Seau’s career with the Chargers came to a close in April 2003, when the team traded him to Miami for a conditional draft choice. He wound up starting 15 games for the Dolphins and made 133 tackles. But the following year, he was sidelined for eight games with torn biceps. That was only one fewer game than he had missed in the previous 14 seasons combined.

The time away from practices and games took its toll.

“I’ll tell you what, there are a lot of minutes in the day,” he told reporters in Miami in 2005. “I know that now. I definitely got a little taste of what it’s going to be like when the game is done. It’s something I’m not ready for.”

The next season it was an Achilles tendon injury that ended his year, and in August 2006, he retired after signing a ceremonial one-day contract with the Chargers. His playing days were not over, however. Just four days later, he signed with New England and wound up playing the better part of four seasons with the Patriots.

Tiaina Baul Seau Jr. was born Jan. 19, 1969, in Oceanside to Tiaina Baul and Luisa Seau, natives of American Samoa. One of six children, Junior Seau spent several years with his family in his parents’ homeland, but most of his youth was spent in Oceanside, where his father was a high school janitor.

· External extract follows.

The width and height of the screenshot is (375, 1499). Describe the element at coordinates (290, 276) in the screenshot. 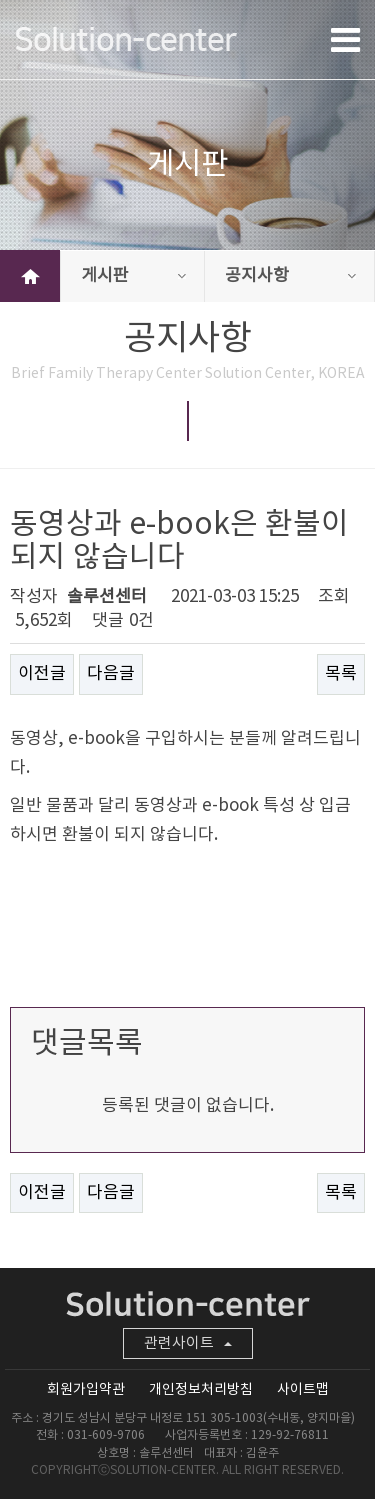

I see `공지사항` at that location.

He enrolled at USC in 1987 determined to escape the kind of street violence that swirled around others in the Samoan community. A 16-year-old cousin was killed in an apparent gang shooting in 2005.

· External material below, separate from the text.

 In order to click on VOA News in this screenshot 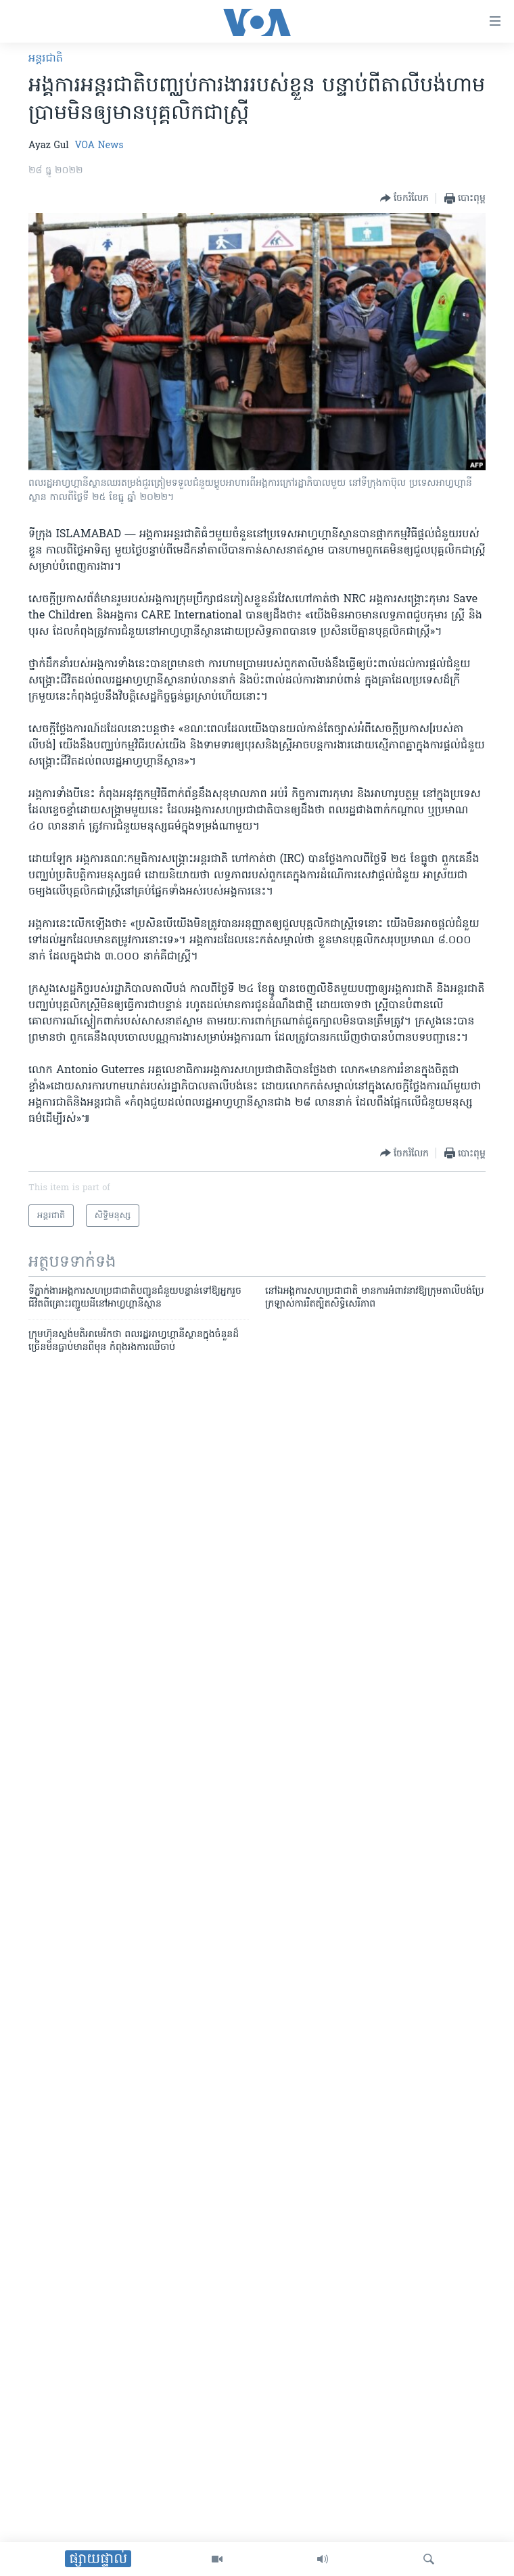, I will do `click(99, 146)`.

After retiring from football, Seau remained in the public eye: appearing at his sports-themed restaurant in San Diego, raising money for youth groups through the Junior Seau Foundation and playing in his annual charity golf tournament.

“As great a football player as Junior was, he was a greater human being,” the Rev. Shawn Mitchell, the Chargers’ chaplain for 28 years, said Wednesday.

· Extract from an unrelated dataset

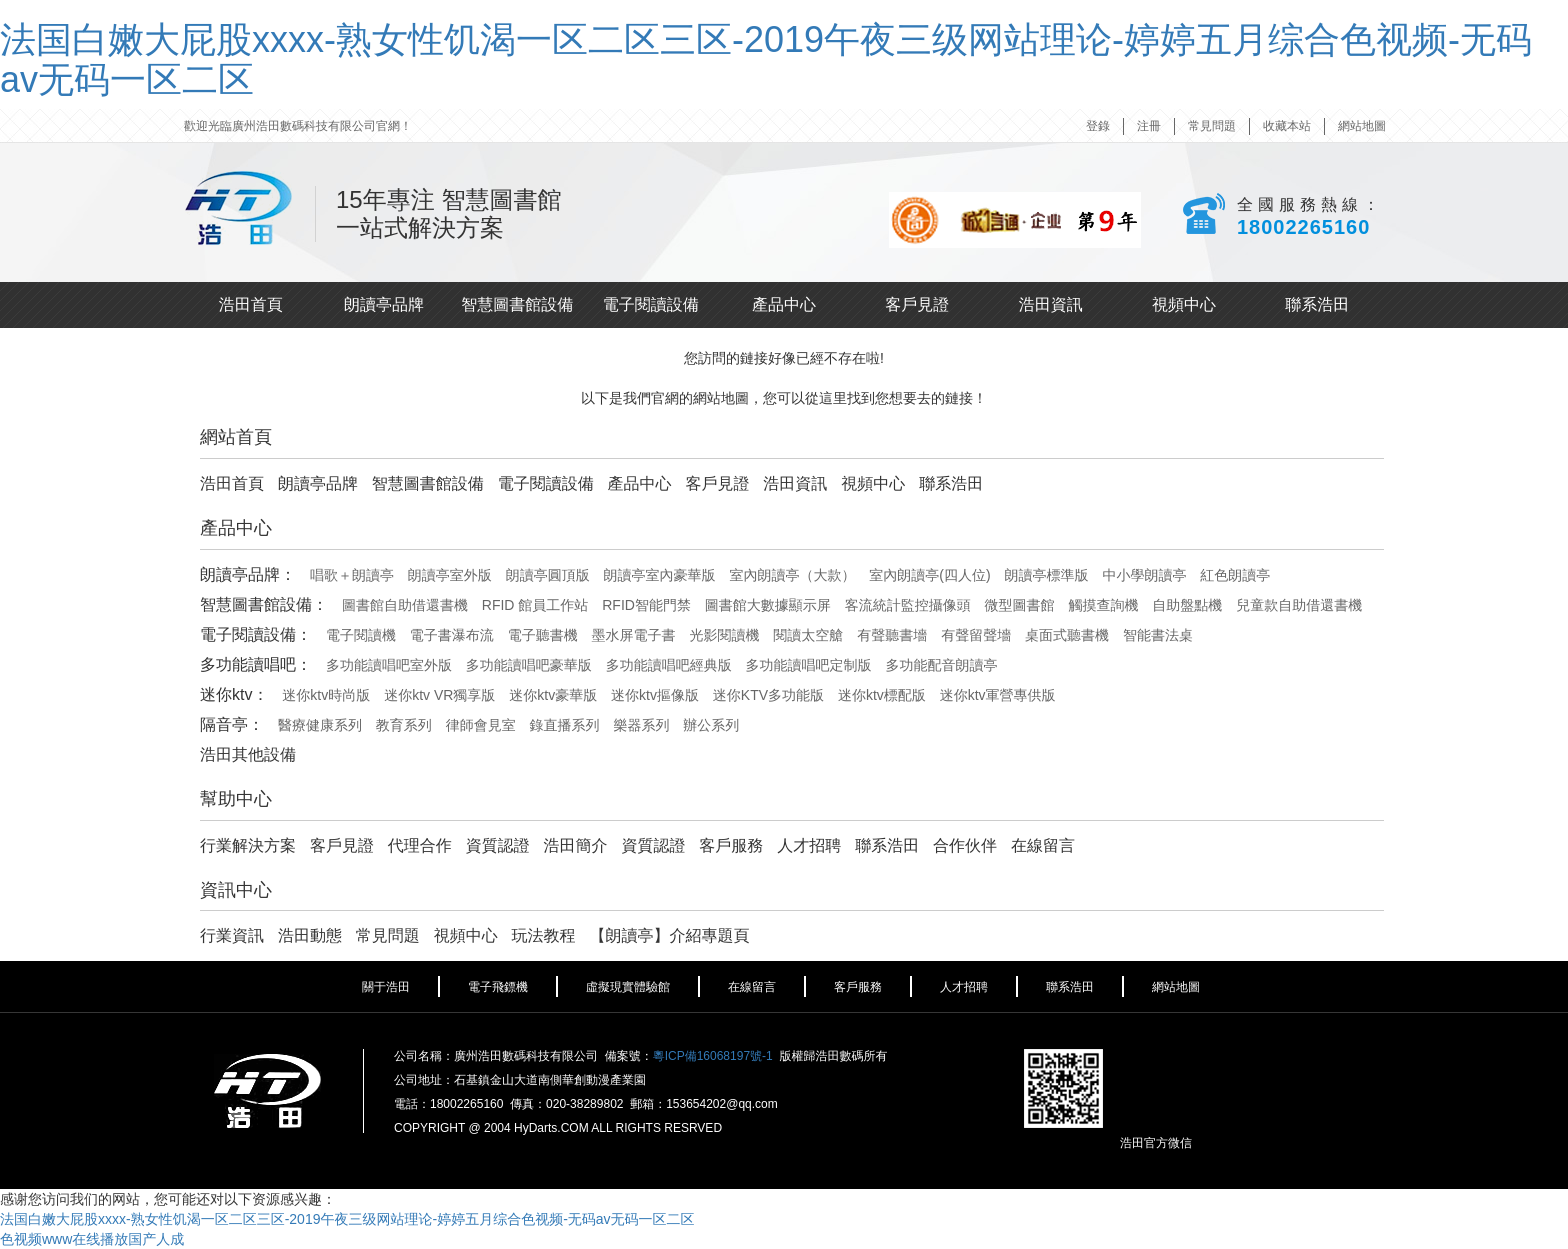  Describe the element at coordinates (310, 935) in the screenshot. I see `浩田動態` at that location.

In October 2010, Seau drove his sport utility vehicle off a 30-foot coastal bluff in Carlsbad, Calif., in the hours after an argument with his girlfriend. He told police that he had fallen asleep while driving; he was treated at a local hospital for minor injuries and released.

Oceanside police arrested Seau on suspicion of domestic violence, but the San Diego County district attorney’s office declined to file charges.

Former Chargers General Manager Bobby Beathard, who drafted Seau, was among those shocked by his death. “The whole time I was in the NFL … I don’t know if I’ve ever seen anybody like Junior … that had it all,” Beathard said. “Just a great guy. He loved playing the game. He loved his teammates. He loved life. I certainly can’t understand what went wrong or what happened.”